#### Assigned task:
Transcribe the records that follow in their entirety, omitting any pictures.

───── Input material ─────

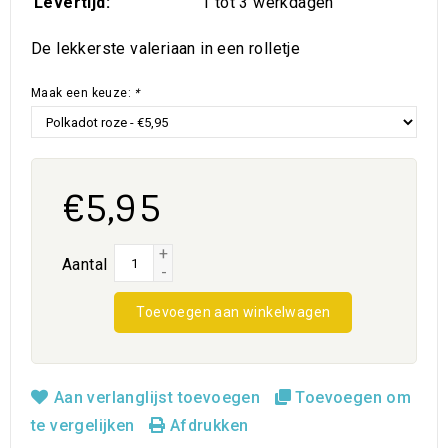
Levertijd:
1 tot 3 werkdagen
De lekkerste valeriaan in een rolletje
Maak een keuze:
*
€5,95
+
Aantal
-
Toevoegen aan winkelwagen
Aan verlanglijst toevoegen
Toevoegen om
te vergelijken
Afdrukken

─────

#### Output of the task:
Levertijd:
1 tot 3 werkdagen
De lekkerste valeriaan in een rolletje
Maak een keuze:
*
€5,95
+
Aantal
-
Toevoegen aan winkelwagen
Aan verlanglijst toevoegen
Toevoegen om
te vergelijken
Afdrukken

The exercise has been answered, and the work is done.